Para el mandatario, la crisis responde a “la recesión, la caída del consumo, la apertura importadora y el tarifazo”. Y remarcó: “A los empresarios pymes, a los industriales y a los comerciantes que son empujados al abismo les digo: no son ustedes, es el rumbo económico”.

En uno de los tramos más duros apuntó contra el ministro de Economía. “En un momento en el que los países protegen más que nunca su producción industrial, tenemos un Gobierno que festeja el cierre de empresas”, dijo. Y cuestionó que “con orgullo nos cuentan que nunca compraron ropa argentina y que por lo tanto hay que cerrar la industria textil completa”.

Sobre la inflación, tema al que rara vez hace referencia en sus discursos, sostuvo: “Hay otro camino para bajar la inflación sin destruir la industria y el trabajo”.

El cierre tuvo tono de campaña. “El desafío no es narrar el daño, sino ofrecer una salida”, planteó, y remató: “Hay otro camino, con oportunidades reales, con un Estado que acompaña y con un proyecto de desarrollo que promueva a todos los rincones de la patria”.

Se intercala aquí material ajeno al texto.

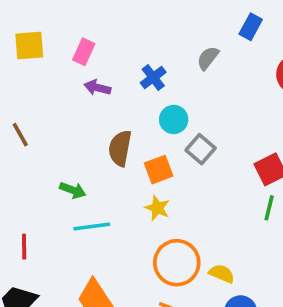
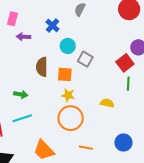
orange square: (159, 170) -> (65, 74), turned 35
cyan line: (92, 226) -> (22, 118), moved
orange circle: (177, 263) -> (71, 118), moved
yellow semicircle: (222, 274) -> (107, 103), moved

La jornada estuvo atravesada por gestos políticos y tensiones. Hubo un saludo distante con Mario Ishii, que días atrás obtuvo un cargo clave en el Senado bonaerense. Desde sectores libertarios ironizaron sobre el uso de atril por parte del gobernador.

El discurso coincidió con el primer día de clases en la provincia, aunque marcado por un paro docente tras el rechazo a la oferta salarial. Kicillof evitó mencionar la medida provincial, pero sí aludió al paro nacional: “En 16 provincias, incluyendo la nuestra, hoy no empezaron las clases”.

Tras la exposición también surgieron críticas desde sectores aliados, que reclamaron resolver el conflicto salarial docente y cuestionaron la falta de referencia a la situación judicial de Cristina Kirchner.

Con consignas como “Hay otro camino”, el gobernador cerró un discurso que combinó balance de gestión, críticas al Gobierno nacional y señales de construcción de liderazgo opositor a escala país.